There will not be a dry eye in the house next Friday if the immensely popular Grainger ends up with something better than the silver medals she has taken home from the last three Olympics.
Less conspicuously in the pairs, Helen Glover and Heather Stanning have emerged from opposite ends of the kingdom — they were born in Cornwall and Scotland respectively — as genuine chances for a gold after an excellent build-up and they are first off in Saturday morning’s heats.
The latter, an all-round sportswoman who enjoys sailing and surfboarding, is a Sandhurst-trained Royal Artillery officer who could find herself in Afghanistan before the end of the year.
Golden girls: Heather Stanning (right) and Helen Glover have enjoyed an impressive build-up
There are longer shots for gold, such as defending champions in the men’s lightweight double Zac Purchase and Mark Hunter, whose form has been ropier than expected, or their underrated fellow lightweights in the four.
British rowing is trying to shake off its fairly staid and middle class image and the poster boy for its growing diversity is Mohamed Sbihi, one of the powerhouses in the unpredictable and eclectic men’s eight, who on a given day might trouble the German favourites.
With a Moroccan heritage but brought up in Surbiton, Sbihi is GB’s first rower who is a practising Muslim, and has elected to postpone his fasting during the current Ramadan after discussions with his family and religious figures.
Instead, he has made a sizeable donation to a charity that gives food to deprived children in Morocco and he will visit there later in the year.
The challenges for GB will come from far and wide, with small nations like New Zealand especially strong in rowing.
The Olympics is the summit in this sport and while there is no name as celebrated as Pinsent or Redgrave among the GB 47, there is no greater chance to forge one than at a home Games.
The rowing coverage will be unlike ever before on TV, with the use of a 250,000 camera developed by the US military that follows the boats down the course.
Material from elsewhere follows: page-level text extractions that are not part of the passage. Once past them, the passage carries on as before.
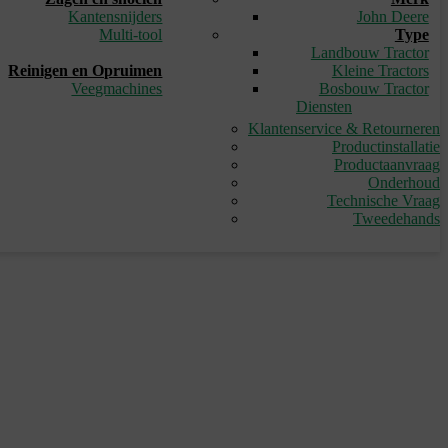
Kantensnijders
John Deere
Multi-tool
Type
_
Landbouw Tractor
Reinigen en Opruimen
Kleine Tractors
Veegmachines
Bosbouw Tractor
Diensten
Klantenservice & Retourneren
Productinstallatie
Productaanvraag
Onderhoud
Technische Vraag
Tweedehands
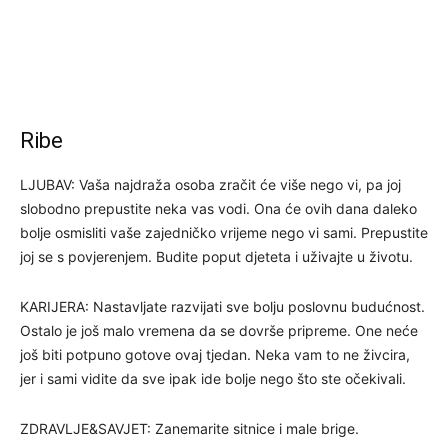
Ribe
LJUBAV: Vaša najdraža osoba zračit će više nego vi, pa joj
slobodno prepustite neka vas vodi. Ona će ovih dana daleko
bolje osmisliti vaše zajedničko vrijeme nego vi sami. Prepustite
joj se s povjerenjem. Budite poput djeteta i uživajte u životu.
KARIJERA: Nastavljate razvijati sve bolju poslovnu budućnost.
Ostalo je još malo vremena da se dovrše pripreme. One neće
još biti potpuno gotove ovaj tjedan. Neka vam to ne živcira,
jer i sami vidite da sve ipak ide bolje nego što ste očekivali.
ZDRAVLJE&SAVJET: Zanemarite sitnice i male brige.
The camera is suspended on three wires stretched between two 92 metre towers at either end of the lake. The camera can rotate 360 degrees and drops to just eight metres above the boats.
BRITS TO WATCH
Women’s Coxless Pair — Heather Stanning and Helen Glover
The West Country-based duo have impressed in the three World Cups this year and won silver at the 2011 World Championships. Feared by their rivals, but they need to watch out for New Zealand in particular.
Injuries have meant reshuffling but they gave Germany a scare at the World Cup in Belgrade and are more settled after the return of stroke Constantine Louloudis. The eight includes Greg Searle MBE, who competed in his first Games in 1992 and came out of retirement three years ago.
Men’s lightweight coxless four
Chris Bartley, Rob Williams and brothers Pete and Richard Chambers have improved greatly this year and could upset Australia and Denmark.